Work task: Any picture in the material should be left out, while all other lines are copied exactly.

────────────────────────────────────────

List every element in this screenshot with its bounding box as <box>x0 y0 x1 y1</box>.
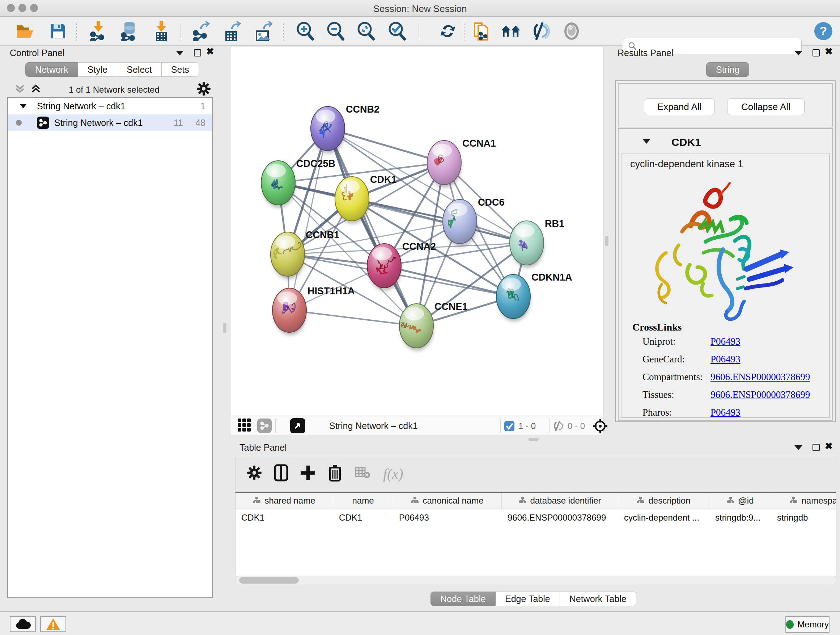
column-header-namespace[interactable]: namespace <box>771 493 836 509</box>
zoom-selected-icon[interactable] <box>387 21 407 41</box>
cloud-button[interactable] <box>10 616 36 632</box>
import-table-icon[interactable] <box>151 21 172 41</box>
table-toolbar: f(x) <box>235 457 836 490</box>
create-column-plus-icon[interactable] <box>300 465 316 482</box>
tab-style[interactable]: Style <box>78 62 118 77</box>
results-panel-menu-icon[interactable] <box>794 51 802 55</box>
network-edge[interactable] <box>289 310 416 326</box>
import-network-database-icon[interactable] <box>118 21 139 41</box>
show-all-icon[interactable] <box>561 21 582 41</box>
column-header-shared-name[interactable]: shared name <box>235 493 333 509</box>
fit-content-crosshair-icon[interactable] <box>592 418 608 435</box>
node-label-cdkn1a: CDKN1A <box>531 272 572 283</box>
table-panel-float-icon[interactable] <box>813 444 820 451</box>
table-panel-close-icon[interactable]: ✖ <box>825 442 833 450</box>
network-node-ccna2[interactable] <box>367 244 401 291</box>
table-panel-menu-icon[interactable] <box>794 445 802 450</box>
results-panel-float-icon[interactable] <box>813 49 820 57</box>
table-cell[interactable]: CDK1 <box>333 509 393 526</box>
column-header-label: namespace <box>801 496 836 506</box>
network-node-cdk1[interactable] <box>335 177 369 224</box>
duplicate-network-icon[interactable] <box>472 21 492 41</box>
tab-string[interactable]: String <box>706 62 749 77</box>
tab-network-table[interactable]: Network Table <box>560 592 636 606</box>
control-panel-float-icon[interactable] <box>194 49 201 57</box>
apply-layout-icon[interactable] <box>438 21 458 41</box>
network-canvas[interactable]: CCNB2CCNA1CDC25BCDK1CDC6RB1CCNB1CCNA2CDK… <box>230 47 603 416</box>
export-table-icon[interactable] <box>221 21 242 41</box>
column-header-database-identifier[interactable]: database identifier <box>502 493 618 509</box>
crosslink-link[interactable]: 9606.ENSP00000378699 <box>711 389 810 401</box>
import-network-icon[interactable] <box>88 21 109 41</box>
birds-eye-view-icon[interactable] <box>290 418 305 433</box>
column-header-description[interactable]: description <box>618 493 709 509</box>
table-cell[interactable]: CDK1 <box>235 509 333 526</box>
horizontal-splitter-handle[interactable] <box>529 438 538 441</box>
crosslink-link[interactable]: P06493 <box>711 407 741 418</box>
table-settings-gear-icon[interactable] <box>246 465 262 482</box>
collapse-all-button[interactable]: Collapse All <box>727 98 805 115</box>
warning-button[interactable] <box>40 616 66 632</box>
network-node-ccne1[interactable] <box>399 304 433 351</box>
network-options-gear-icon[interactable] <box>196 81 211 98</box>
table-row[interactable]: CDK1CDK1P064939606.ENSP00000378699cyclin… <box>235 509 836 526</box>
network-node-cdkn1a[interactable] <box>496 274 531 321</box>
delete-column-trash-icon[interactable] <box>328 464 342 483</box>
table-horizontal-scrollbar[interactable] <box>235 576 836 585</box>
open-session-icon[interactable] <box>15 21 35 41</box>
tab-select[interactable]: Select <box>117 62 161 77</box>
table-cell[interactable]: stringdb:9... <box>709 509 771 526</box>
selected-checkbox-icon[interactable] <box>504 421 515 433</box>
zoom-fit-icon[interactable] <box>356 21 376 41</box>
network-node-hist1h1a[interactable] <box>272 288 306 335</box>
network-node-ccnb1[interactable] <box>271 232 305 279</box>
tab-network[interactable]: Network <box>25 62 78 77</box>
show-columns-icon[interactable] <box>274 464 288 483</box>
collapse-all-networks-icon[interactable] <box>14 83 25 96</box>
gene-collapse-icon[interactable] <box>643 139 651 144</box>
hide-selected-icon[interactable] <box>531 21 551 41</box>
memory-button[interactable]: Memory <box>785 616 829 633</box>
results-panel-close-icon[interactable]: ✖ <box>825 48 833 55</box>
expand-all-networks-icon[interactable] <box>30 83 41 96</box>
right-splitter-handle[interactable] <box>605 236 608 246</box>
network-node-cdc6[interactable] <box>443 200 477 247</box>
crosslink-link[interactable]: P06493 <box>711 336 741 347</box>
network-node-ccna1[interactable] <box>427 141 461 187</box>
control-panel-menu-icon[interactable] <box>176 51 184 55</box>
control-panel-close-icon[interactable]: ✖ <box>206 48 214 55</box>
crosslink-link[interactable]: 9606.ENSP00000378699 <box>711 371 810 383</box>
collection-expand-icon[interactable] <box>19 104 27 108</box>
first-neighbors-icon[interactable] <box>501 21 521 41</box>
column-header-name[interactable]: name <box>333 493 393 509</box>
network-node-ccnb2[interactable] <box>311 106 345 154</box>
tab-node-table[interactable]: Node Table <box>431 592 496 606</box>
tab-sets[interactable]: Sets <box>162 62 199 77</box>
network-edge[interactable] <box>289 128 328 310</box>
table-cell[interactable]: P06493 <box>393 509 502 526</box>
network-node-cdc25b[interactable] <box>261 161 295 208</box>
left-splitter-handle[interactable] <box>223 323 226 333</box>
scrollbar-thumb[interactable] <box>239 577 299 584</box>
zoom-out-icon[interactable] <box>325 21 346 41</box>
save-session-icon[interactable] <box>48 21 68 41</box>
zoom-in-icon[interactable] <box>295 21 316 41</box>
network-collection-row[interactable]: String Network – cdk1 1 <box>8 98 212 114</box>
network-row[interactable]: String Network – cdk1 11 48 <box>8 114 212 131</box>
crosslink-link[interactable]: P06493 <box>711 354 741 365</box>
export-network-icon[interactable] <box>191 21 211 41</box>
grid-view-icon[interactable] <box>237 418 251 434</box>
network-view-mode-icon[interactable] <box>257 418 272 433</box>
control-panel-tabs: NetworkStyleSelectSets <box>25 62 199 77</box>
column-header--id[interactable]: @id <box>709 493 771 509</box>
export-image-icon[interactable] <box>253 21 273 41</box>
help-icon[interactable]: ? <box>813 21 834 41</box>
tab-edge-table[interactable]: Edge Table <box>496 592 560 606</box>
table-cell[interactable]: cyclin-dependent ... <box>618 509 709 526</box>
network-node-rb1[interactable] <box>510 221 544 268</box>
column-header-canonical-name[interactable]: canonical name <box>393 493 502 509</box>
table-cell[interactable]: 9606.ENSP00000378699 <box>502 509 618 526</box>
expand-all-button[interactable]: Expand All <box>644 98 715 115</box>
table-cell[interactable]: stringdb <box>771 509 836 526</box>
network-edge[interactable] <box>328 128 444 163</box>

────────────────────────────────────────

Output of the task:
List every element in this screenshot with its bounding box as <box>x0 y0 x1 y1</box>.
column-header-namespace[interactable]: namespace <box>771 493 836 509</box>
zoom-selected-icon[interactable] <box>387 21 407 41</box>
cloud-button[interactable] <box>10 616 36 632</box>
import-table-icon[interactable] <box>151 21 172 41</box>
table-toolbar: f(x) <box>235 457 836 490</box>
create-column-plus-icon[interactable] <box>300 465 316 482</box>
tab-style[interactable]: Style <box>78 62 118 77</box>
results-panel-menu-icon[interactable] <box>794 51 802 55</box>
network-edge[interactable] <box>289 310 416 326</box>
import-network-database-icon[interactable] <box>118 21 139 41</box>
show-all-icon[interactable] <box>561 21 582 41</box>
column-header-shared-name[interactable]: shared name <box>235 493 333 509</box>
fit-content-crosshair-icon[interactable] <box>592 418 608 435</box>
node-label-cdkn1a: CDKN1A <box>531 272 572 283</box>
table-panel-float-icon[interactable] <box>813 444 820 451</box>
table-panel-close-icon[interactable]: ✖ <box>825 442 833 450</box>
network-node-ccna2[interactable] <box>367 244 401 291</box>
table-panel-menu-icon[interactable] <box>794 445 802 450</box>
results-panel-float-icon[interactable] <box>813 49 820 57</box>
table-cell[interactable]: CDK1 <box>333 509 393 526</box>
column-header-label: namespace <box>801 496 836 506</box>
network-node-cdk1[interactable] <box>335 177 369 224</box>
duplicate-network-icon[interactable] <box>472 21 492 41</box>
tab-string[interactable]: String <box>706 62 749 77</box>
tab-network-table[interactable]: Network Table <box>560 592 636 606</box>
control-panel-float-icon[interactable] <box>194 49 201 57</box>
apply-layout-icon[interactable] <box>438 21 458 41</box>
network-canvas[interactable]: CCNB2CCNA1CDC25BCDK1CDC6RB1CCNB1CCNA2CDK… <box>230 47 603 416</box>
export-table-icon[interactable] <box>221 21 242 41</box>
column-header-database-identifier[interactable]: database identifier <box>502 493 618 509</box>
crosslink-link[interactable]: 9606.ENSP00000378699 <box>711 389 810 401</box>
import-network-icon[interactable] <box>88 21 109 41</box>
birds-eye-view-icon[interactable] <box>290 418 305 433</box>
column-header-description[interactable]: description <box>618 493 709 509</box>
table-cell[interactable]: CDK1 <box>235 509 333 526</box>
horizontal-splitter-handle[interactable] <box>529 438 538 441</box>
crosslink-link[interactable]: P06493 <box>711 407 741 418</box>
table-settings-gear-icon[interactable] <box>246 465 262 482</box>
collapse-all-button[interactable]: Collapse All <box>727 98 805 115</box>
warning-button[interactable] <box>40 616 66 632</box>
network-node-ccne1[interactable] <box>399 304 433 351</box>
network-options-gear-icon[interactable] <box>196 81 211 98</box>
table-row[interactable]: CDK1CDK1P064939606.ENSP00000378699cyclin… <box>235 509 836 526</box>
network-node-cdkn1a[interactable] <box>496 274 531 321</box>
delete-column-trash-icon[interactable] <box>328 464 342 483</box>
table-horizontal-scrollbar[interactable] <box>235 576 836 585</box>
open-session-icon[interactable] <box>15 21 35 41</box>
tab-select[interactable]: Select <box>117 62 161 77</box>
table-cell[interactable]: stringdb:9... <box>709 509 771 526</box>
selected-checkbox-icon[interactable] <box>504 421 515 433</box>
zoom-fit-icon[interactable] <box>356 21 376 41</box>
network-node-hist1h1a[interactable] <box>272 288 306 335</box>
network-node-ccnb1[interactable] <box>271 232 305 279</box>
tab-network[interactable]: Network <box>25 62 78 77</box>
show-columns-icon[interactable] <box>274 464 288 483</box>
collapse-all-networks-icon[interactable] <box>14 83 25 96</box>
gene-collapse-icon[interactable] <box>643 139 651 144</box>
hide-selected-icon[interactable] <box>531 21 551 41</box>
memory-button[interactable]: Memory <box>785 616 829 633</box>
results-panel-close-icon[interactable]: ✖ <box>825 48 833 55</box>
expand-all-networks-icon[interactable] <box>30 83 41 96</box>
right-splitter-handle[interactable] <box>605 236 608 246</box>
network-node-cdc6[interactable] <box>443 200 477 247</box>
crosslink-link[interactable]: P06493 <box>711 336 741 347</box>
network-node-ccna1[interactable] <box>427 141 461 187</box>
control-panel-menu-icon[interactable] <box>176 51 184 55</box>
control-panel-close-icon[interactable]: ✖ <box>206 48 214 55</box>
crosslink-link[interactable]: 9606.ENSP00000378699 <box>711 371 810 383</box>
collection-expand-icon[interactable] <box>19 104 27 108</box>
first-neighbors-icon[interactable] <box>501 21 521 41</box>
column-header-name[interactable]: name <box>333 493 393 509</box>
network-node-ccnb2[interactable] <box>311 106 345 154</box>
tab-node-table[interactable]: Node Table <box>431 592 496 606</box>
tab-sets[interactable]: Sets <box>162 62 199 77</box>
network-edge[interactable] <box>289 128 328 310</box>
table-cell[interactable]: P06493 <box>393 509 502 526</box>
network-node-cdc25b[interactable] <box>261 161 295 208</box>
left-splitter-handle[interactable] <box>223 323 226 333</box>
scrollbar-thumb[interactable] <box>239 577 299 584</box>
zoom-out-icon[interactable] <box>325 21 346 41</box>
save-session-icon[interactable] <box>48 21 68 41</box>
zoom-in-icon[interactable] <box>295 21 316 41</box>
network-collection-row[interactable]: String Network – cdk1 1 <box>8 98 212 114</box>
network-row[interactable]: String Network – cdk1 11 48 <box>8 114 212 131</box>
crosslink-link[interactable]: P06493 <box>711 354 741 365</box>
export-network-icon[interactable] <box>191 21 211 41</box>
grid-view-icon[interactable] <box>237 418 251 434</box>
network-view-mode-icon[interactable] <box>257 418 272 433</box>
control-panel-tabs: NetworkStyleSelectSets <box>25 62 199 77</box>
column-header--id[interactable]: @id <box>709 493 771 509</box>
export-image-icon[interactable] <box>253 21 273 41</box>
help-icon[interactable]: ? <box>813 21 834 41</box>
tab-edge-table[interactable]: Edge Table <box>496 592 560 606</box>
table-cell[interactable]: cyclin-dependent ... <box>618 509 709 526</box>
network-node-rb1[interactable] <box>510 221 544 268</box>
column-header-canonical-name[interactable]: canonical name <box>393 493 502 509</box>
table-cell[interactable]: 9606.ENSP00000378699 <box>502 509 618 526</box>
expand-all-button[interactable]: Expand All <box>644 98 715 115</box>
table-cell[interactable]: stringdb <box>771 509 836 526</box>
network-edge[interactable] <box>328 128 444 163</box>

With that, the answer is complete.